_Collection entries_
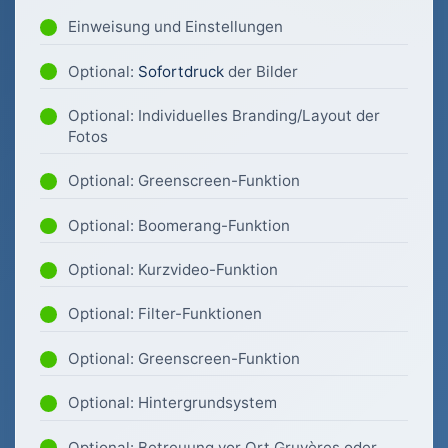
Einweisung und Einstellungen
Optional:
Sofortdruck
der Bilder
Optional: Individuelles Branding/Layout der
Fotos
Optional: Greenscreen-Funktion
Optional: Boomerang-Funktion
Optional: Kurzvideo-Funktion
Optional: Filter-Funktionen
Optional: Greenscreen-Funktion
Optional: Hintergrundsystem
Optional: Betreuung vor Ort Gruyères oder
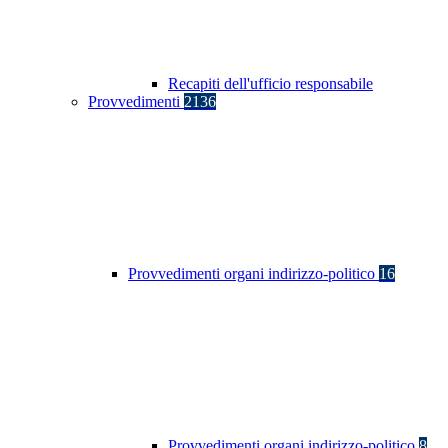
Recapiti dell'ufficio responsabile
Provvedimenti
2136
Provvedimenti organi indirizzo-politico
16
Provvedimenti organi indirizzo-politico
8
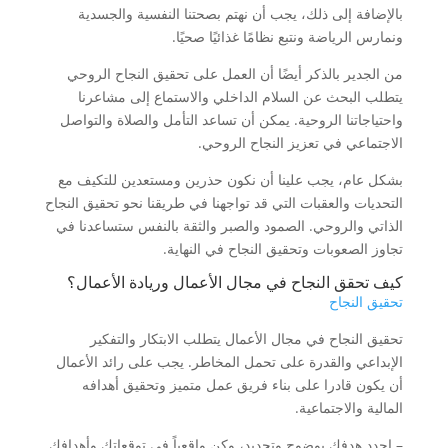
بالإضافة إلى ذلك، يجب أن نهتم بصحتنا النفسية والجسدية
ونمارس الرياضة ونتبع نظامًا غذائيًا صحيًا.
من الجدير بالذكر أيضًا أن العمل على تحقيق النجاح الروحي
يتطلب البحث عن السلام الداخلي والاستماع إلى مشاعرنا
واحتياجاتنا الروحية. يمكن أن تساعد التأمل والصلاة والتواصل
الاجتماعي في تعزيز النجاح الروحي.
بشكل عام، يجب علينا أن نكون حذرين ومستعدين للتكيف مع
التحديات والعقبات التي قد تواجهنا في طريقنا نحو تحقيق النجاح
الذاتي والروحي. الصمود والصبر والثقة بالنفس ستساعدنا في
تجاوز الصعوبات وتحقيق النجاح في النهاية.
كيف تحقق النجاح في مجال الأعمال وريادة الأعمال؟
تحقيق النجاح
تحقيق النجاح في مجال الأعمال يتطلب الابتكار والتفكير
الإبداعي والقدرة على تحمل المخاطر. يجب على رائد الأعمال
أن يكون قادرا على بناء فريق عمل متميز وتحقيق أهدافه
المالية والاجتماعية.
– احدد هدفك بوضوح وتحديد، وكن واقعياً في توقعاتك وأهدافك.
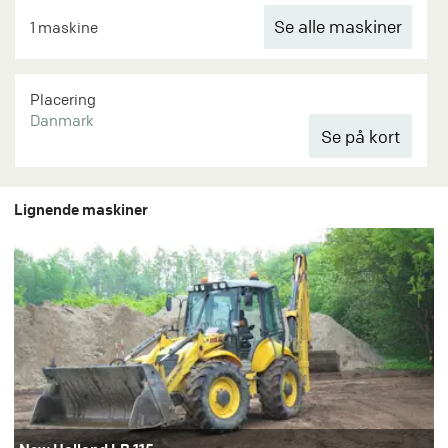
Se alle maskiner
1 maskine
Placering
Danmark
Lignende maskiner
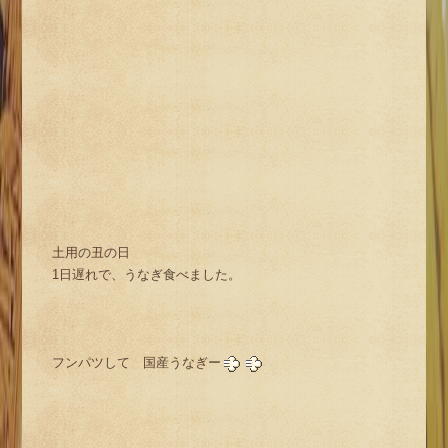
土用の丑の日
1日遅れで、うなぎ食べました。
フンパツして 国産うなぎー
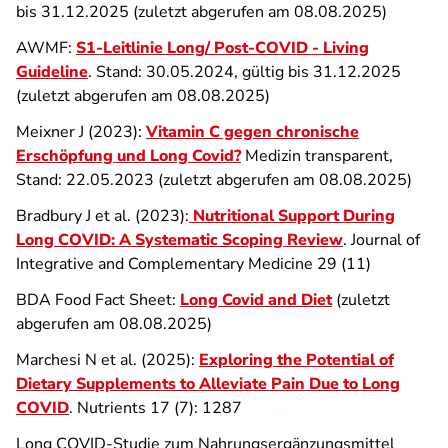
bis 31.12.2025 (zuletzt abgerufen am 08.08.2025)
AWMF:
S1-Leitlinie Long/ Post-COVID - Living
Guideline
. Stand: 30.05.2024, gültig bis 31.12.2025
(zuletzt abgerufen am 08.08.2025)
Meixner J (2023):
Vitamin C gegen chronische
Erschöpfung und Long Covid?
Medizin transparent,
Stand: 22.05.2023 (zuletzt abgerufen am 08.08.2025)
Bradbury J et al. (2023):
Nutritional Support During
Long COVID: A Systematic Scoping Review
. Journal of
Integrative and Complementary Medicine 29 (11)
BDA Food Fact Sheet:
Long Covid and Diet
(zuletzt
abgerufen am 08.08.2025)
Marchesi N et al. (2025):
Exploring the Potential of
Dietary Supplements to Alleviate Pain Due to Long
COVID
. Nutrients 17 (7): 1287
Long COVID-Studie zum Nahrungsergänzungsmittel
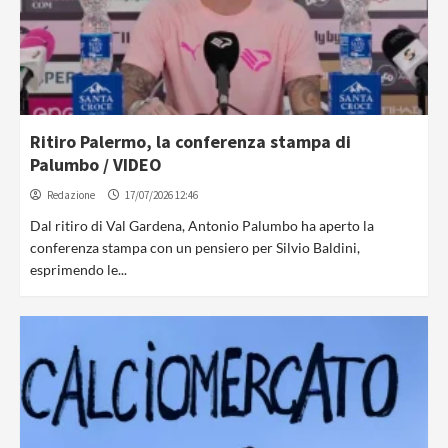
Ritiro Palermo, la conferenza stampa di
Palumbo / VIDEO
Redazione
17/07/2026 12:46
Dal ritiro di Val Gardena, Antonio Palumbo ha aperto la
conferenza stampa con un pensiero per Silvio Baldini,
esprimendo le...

_What you need to do_
Where a picture appears, skip it and copy the rest of the data word for word.

_Task solution_
Einweisung und Einstellungen
Optional:
Sofortdruck
der Bilder
Optional: Individuelles Branding/Layout der
Fotos
Optional: Greenscreen-Funktion
Optional: Boomerang-Funktion
Optional: Kurzvideo-Funktion
Optional: Filter-Funktionen
Optional: Greenscreen-Funktion
Optional: Hintergrundsystem
Optional: Betreuung vor Ort Gruyères oder
Recapiti dell'ufficio responsabile
Provvedimenti
2136
Provvedimenti organi indirizzo-politico
16
Provvedimenti organi indirizzo-politico
8
بالإضافة إلى ذلك، يجب أن نهتم بصحتنا النفسية والجسدية
ونمارس الرياضة ونتبع نظامًا غذائيًا صحيًا.
من الجدير بالذكر أيضًا أن العمل على تحقيق النجاح الروحي
يتطلب البحث عن السلام الداخلي والاستماع إلى مشاعرنا
واحتياجاتنا الروحية. يمكن أن تساعد التأمل والصلاة والتواصل
الاجتماعي في تعزيز النجاح الروحي.
بشكل عام، يجب علينا أن نكون حذرين ومستعدين للتكيف مع
التحديات والعقبات التي قد تواجهنا في طريقنا نحو تحقيق النجاح
الذاتي والروحي. الصمود والصبر والثقة بالنفس ستساعدنا في
تجاوز الصعوبات وتحقيق النجاح في النهاية.
كيف تحقق النجاح في مجال الأعمال وريادة الأعمال؟
تحقيق النجاح
تحقيق النجاح في مجال الأعمال يتطلب الابتكار والتفكير
الإبداعي والقدرة على تحمل المخاطر. يجب على رائد الأعمال
أن يكون قادرا على بناء فريق عمل متميز وتحقيق أهدافه
المالية والاجتماعية.
– احدد هدفك بوضوح وتحديد، وكن واقعياً في توقعاتك وأهدافك.
Se alle maskiner
1 maskine
Placering
Danmark
Lignende maskiner
土用の丑の日
1日遅れで、うなぎ食べました。
フンパツして 国産うなぎー
bis 31.12.2025 (zuletzt abgerufen am 08.08.2025)
AWMF:
S1-Leitlinie Long/ Post-COVID - Living
Guideline
. Stand: 30.05.2024, gültig bis 31.12.2025
(zuletzt abgerufen am 08.08.2025)
Meixner J (2023):
Vitamin C gegen chronische
Erschöpfung und Long Covid?
Medizin transparent,
Stand: 22.05.2023 (zuletzt abgerufen am 08.08.2025)
Bradbury J et al. (2023):
Nutritional Support During
Long COVID: A Systematic Scoping Review
. Journal of
Integrative and Complementary Medicine 29 (11)
BDA Food Fact Sheet:
Long Covid and Diet
(zuletzt
abgerufen am 08.08.2025)
Marchesi N et al. (2025):
Exploring the Potential of
Dietary Supplements to Alleviate Pain Due to Long
COVID
. Nutrients 17 (7): 1287
Long COVID-Studie zum Nahrungsergänzungsmittel
Ritiro Palermo, la conferenza stampa di
Palumbo / VIDEO
Redazione
17/07/2026 12:46
Dal ritiro di Val Gardena, Antonio Palumbo ha aperto la
conferenza stampa con un pensiero per Silvio Baldini,
esprimendo le...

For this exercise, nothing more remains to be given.